Daily Reflection | Connected in Christ

Monday, September 7, 2020
Barry Heckler

Seek

Good morning: 
I am Barry Heckler. Rob has invited me to write the Daily Reflection and has said that this week’s word is SEEK. 
As soon as I saw this my mind immediately went back to my college years and my exciting (sometimes too exciting) time with my fraternity brothers. The one thing I will always remember about our Ritual—the passing of a Pledge to a Brother—is “seek, and you will find; ask, and it will be given to you; knock, and it will be opened to you”.
With the help of Google, I traced this to Matthew 7:7—“Ask, and it will be given to you; seek, and you will find; knock, and it will be opened to you.
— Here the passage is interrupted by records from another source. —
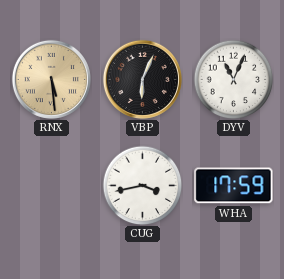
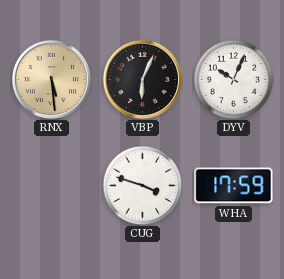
DYV: 11:04 -> 10:04
CUG: 3:43 -> 3:48
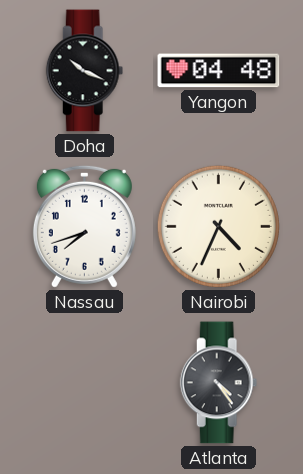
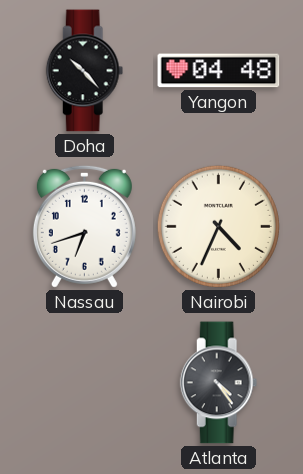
Doha: 10:19 -> 10:23
Nassau: 7:42 -> 6:42
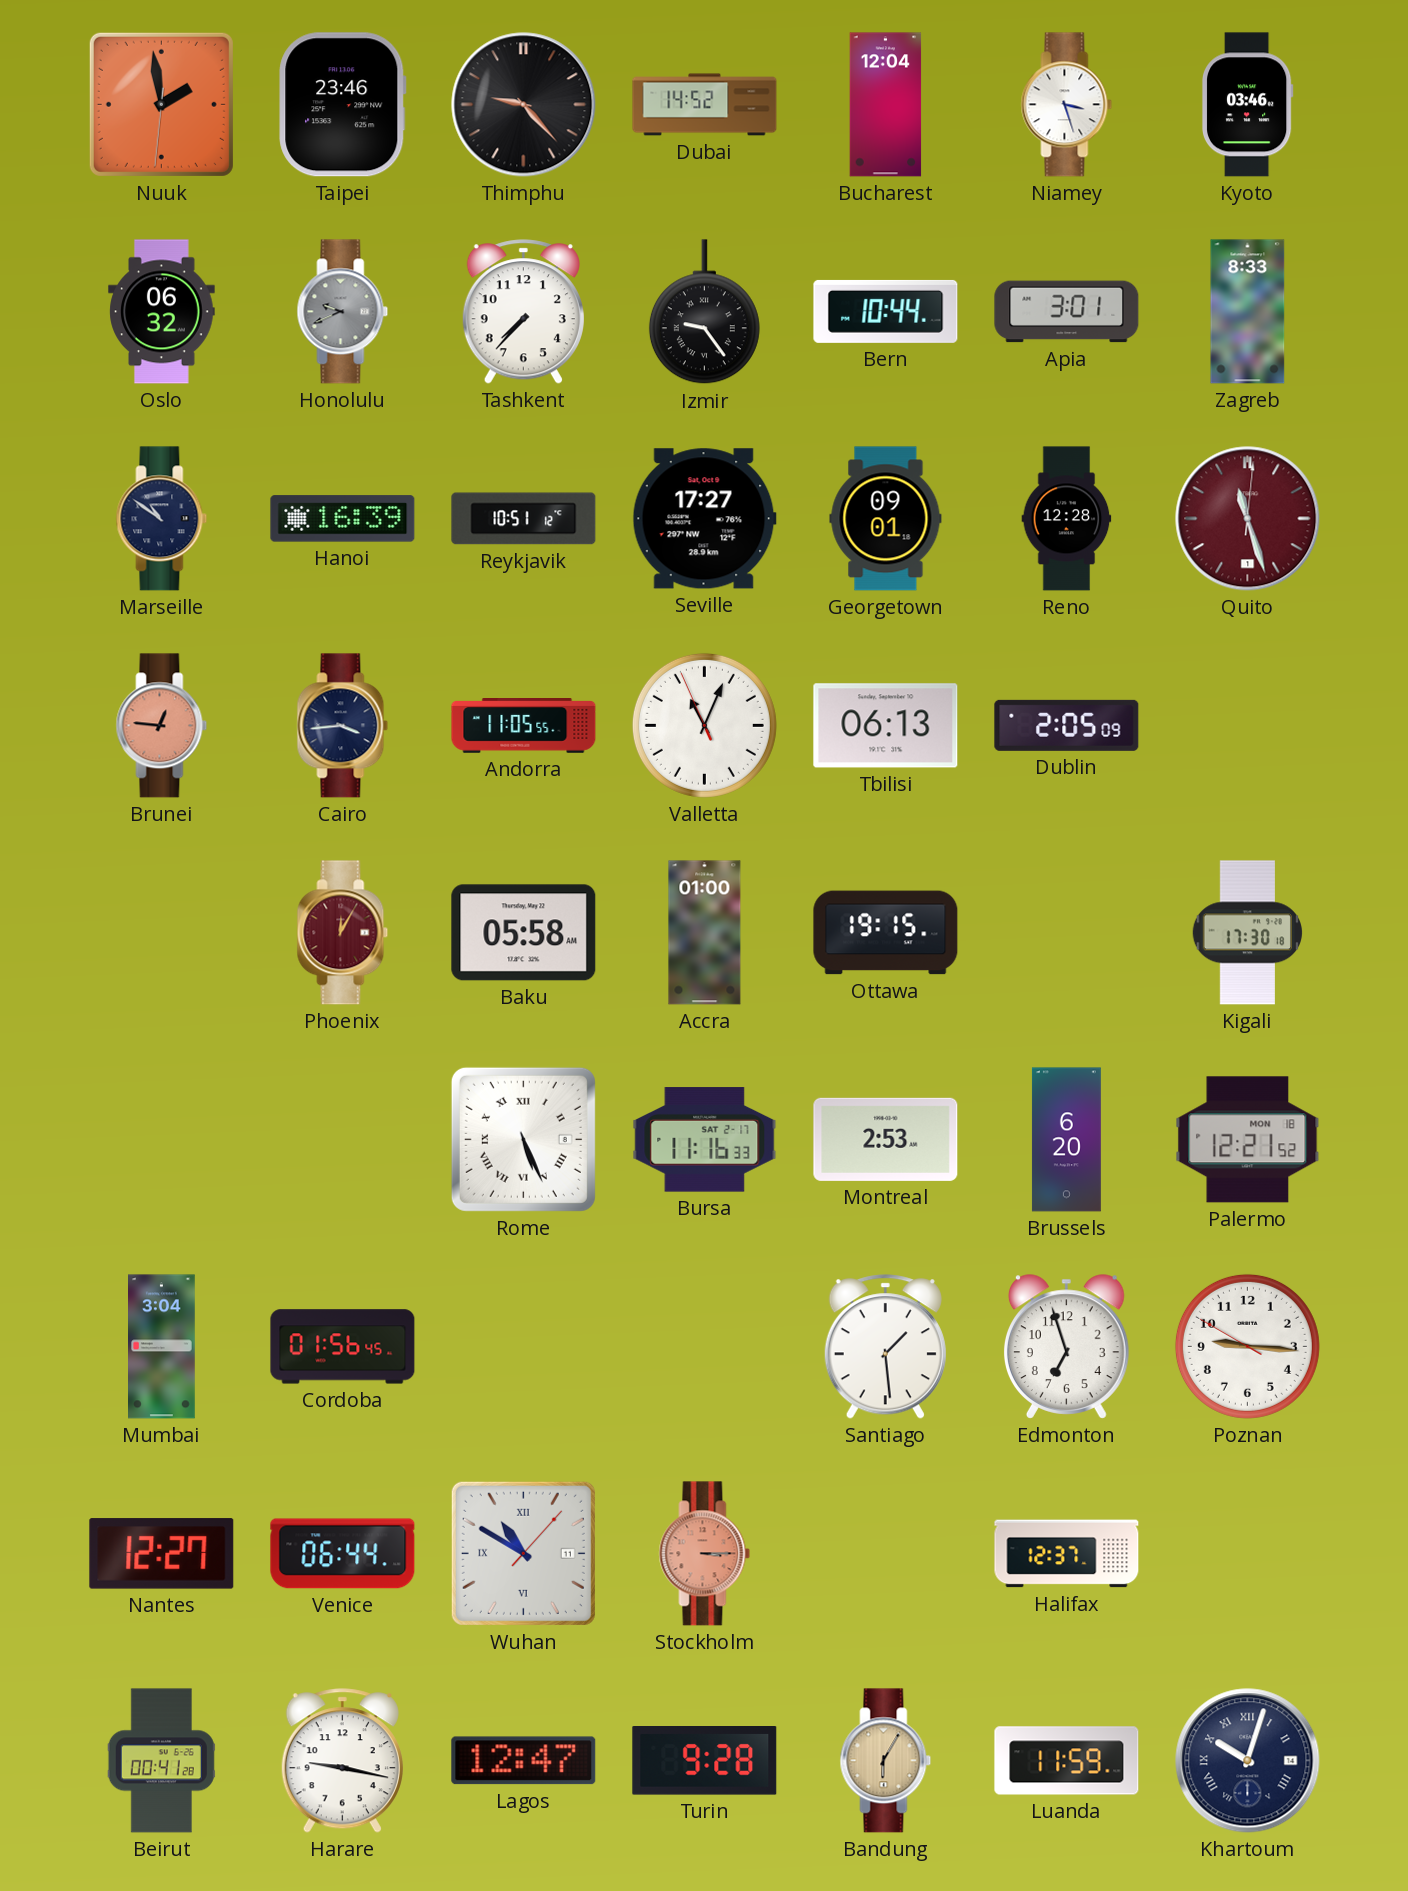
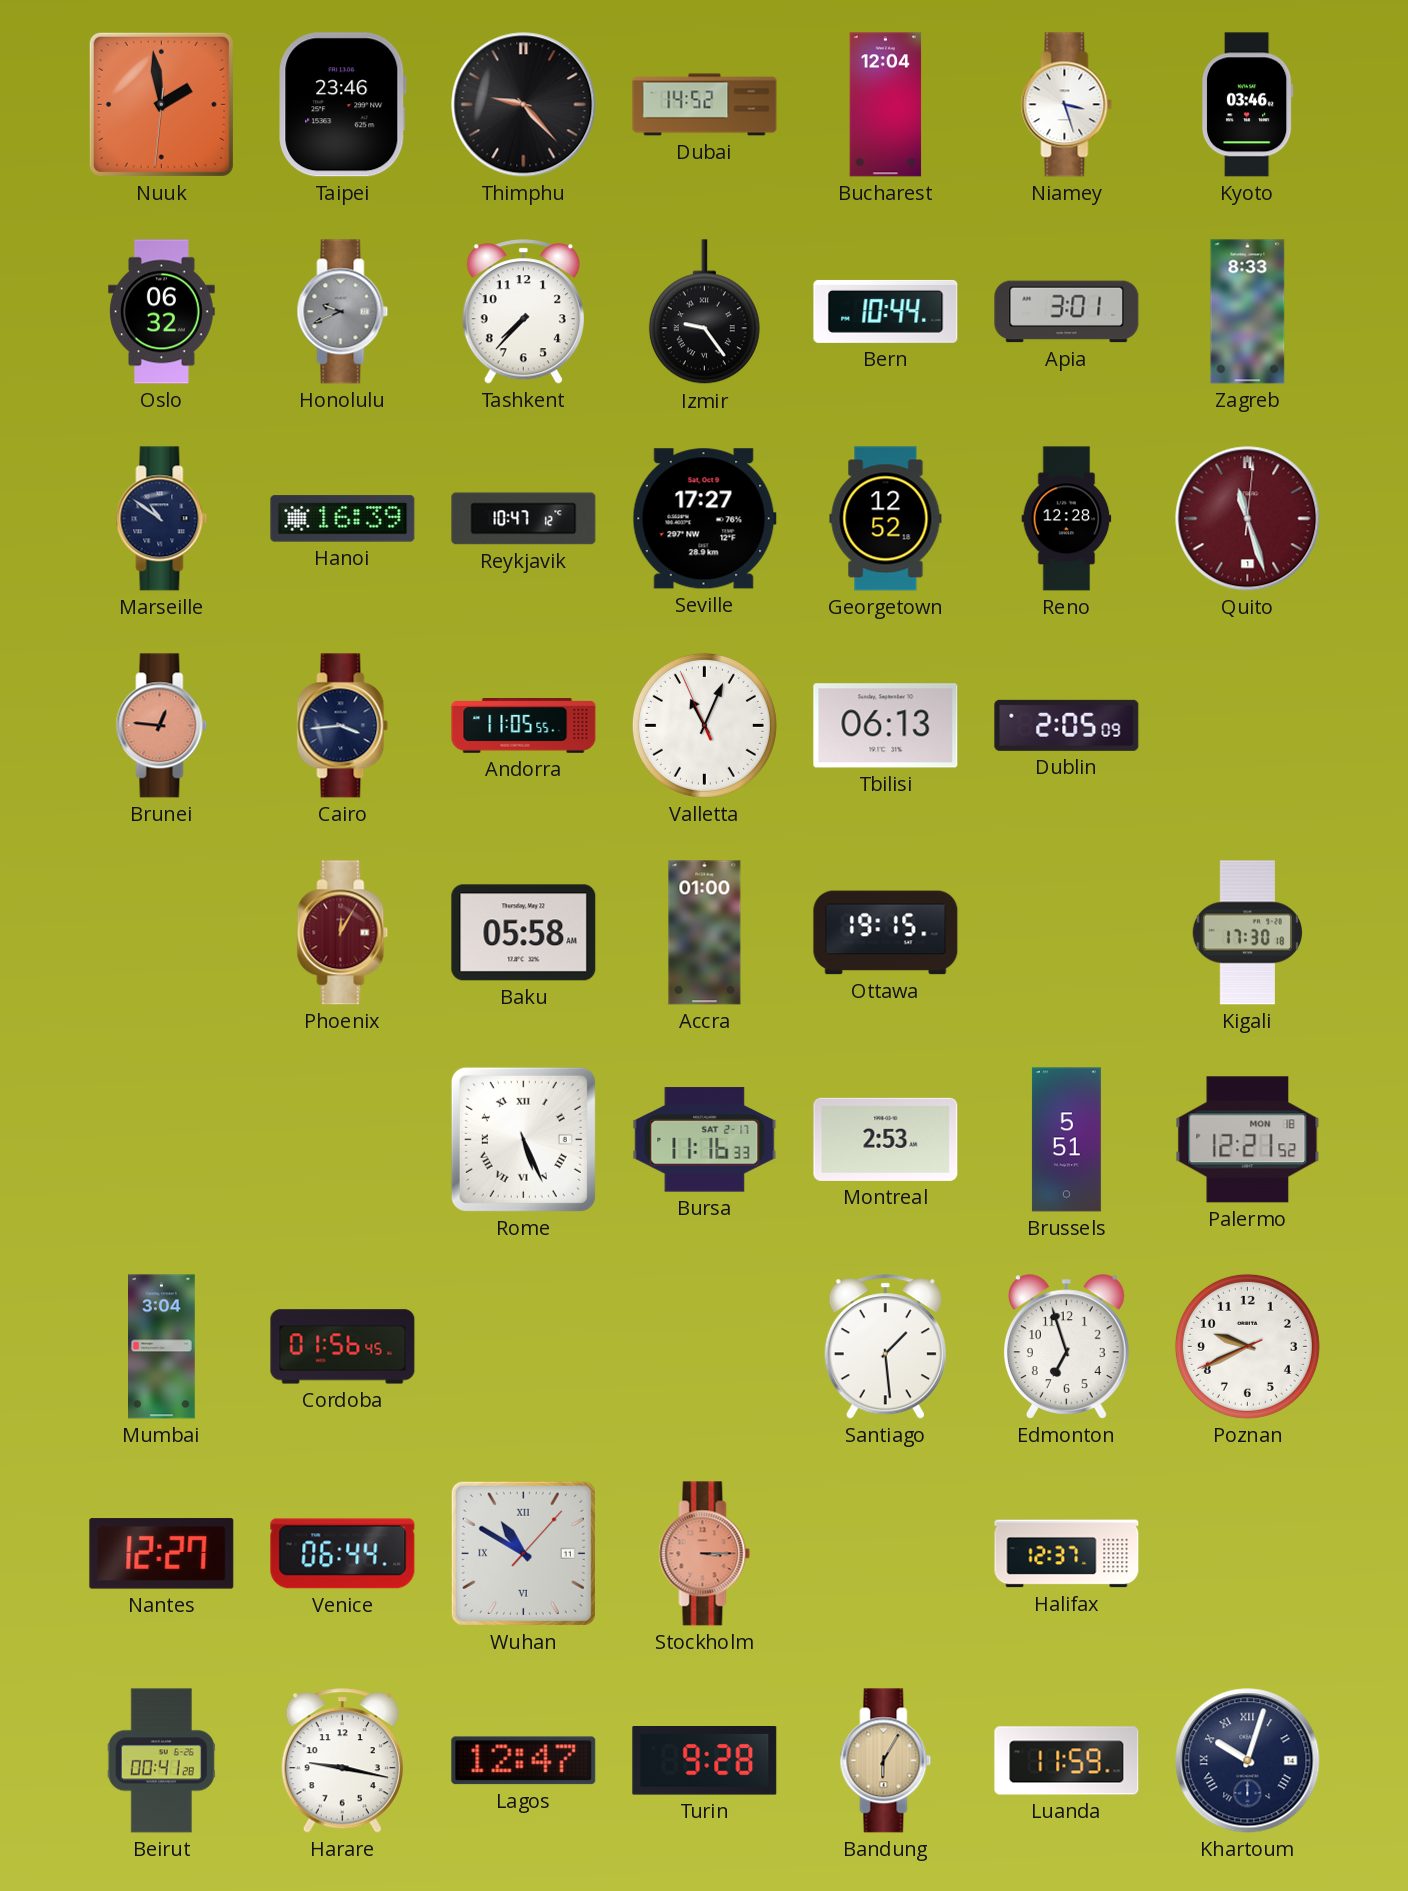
Reykjavik: 10:51 -> 10:47
Georgetown: 09:01 -> 12:52
Brussels: 6:20 -> 5:51
Poznan: 9:15 -> 9:40
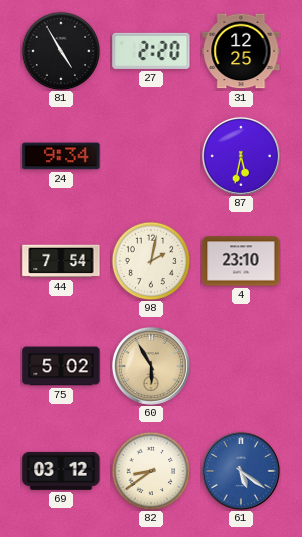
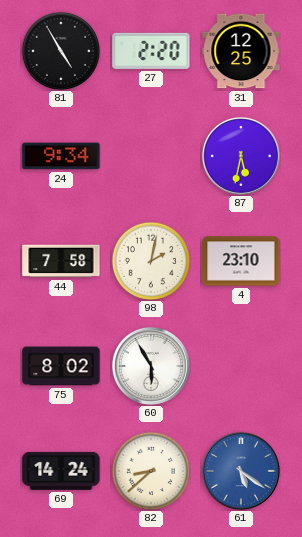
44: 7:54 -> 7:58
75: 5:02 -> 8:02
60 dial: champagne -> white
69: 03:12 -> 14:24
82: 8:39 -> 8:38
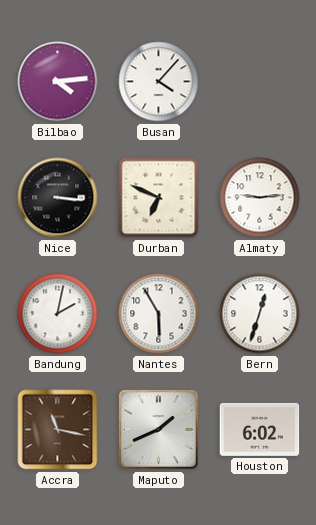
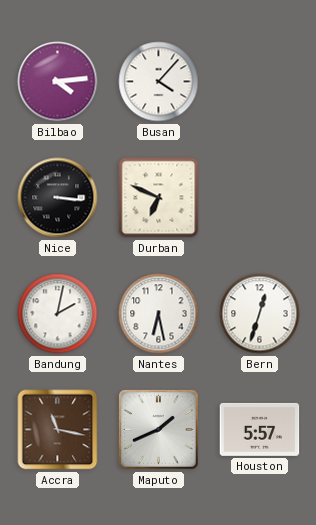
Almaty: 9:14 -> none
Nantes: 5:55 -> 6:28
Houston: 6:02 -> 5:57
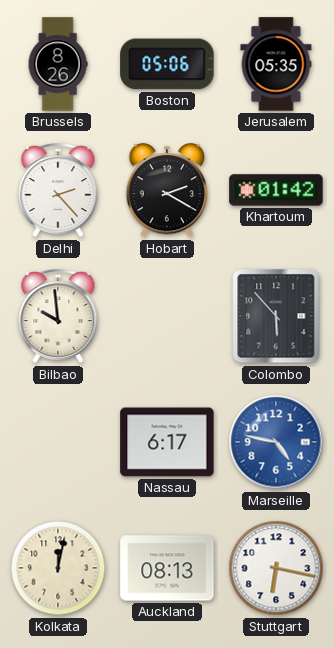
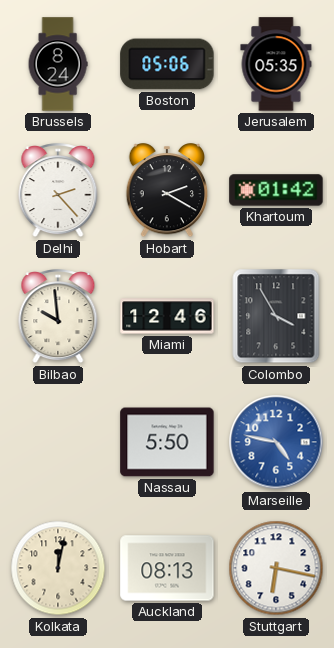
Brussels: 8:26 -> 8:24
Miami: none -> 12:46
Colombo: 5:53 -> 3:55
Nassau: 6:17 -> 5:50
For everyone who asks receives, and the one who seeks finds, and to the one who knocks it will be opened.”
After I retired in September 2013 from 35yrs of practicing law in my home town of Wilmington, DE, we returned to Portsmouth, the home of my wife, the love of my life and very best friend. Dede’s a Kittery girl. We were married 51yrs ago in St. John’s by Fr. Hodgins. I knew no one up here and struggled, I mean really struggled, for months, to find—seeking—something constructive to do with the inordinate amount of time retirement provides. And then Rob, who could not have been any better in helping Dede and her 2 sisters when their mother passed, and St. John’s found me. 
We started going to Church again because of Rob’s kindness to “the sisters” (as they are lovingly referred to by the nephews and nieces) when Mom died. Dede became a volunteer in the SJC office. I became a Common Table Volunteer (Thursday turned into my favorite day of the week), a member of the Vestry, the Historic Grant Committee, the Cemetery Restoration Committee, and the SJC Rehab/Restoration Committee. These associations and projects, without question, have provided the most personally rewarding and gratifying experiences I have ever had, and at a time in my life when I did not think anything like this was even possible. And the best part is that along the way I have gotten to know a remarkable, welcoming, loving bunch of folks called “the St. John’s family” for which I will be eternally grateful to now be a part of.
So there you have it—I am just another humble example of “seek, and you will find; ask, and it will be given to you; knock, and it will be opened to you”. 
Thank you, St. John’s, from the bottom of my heart, thank you.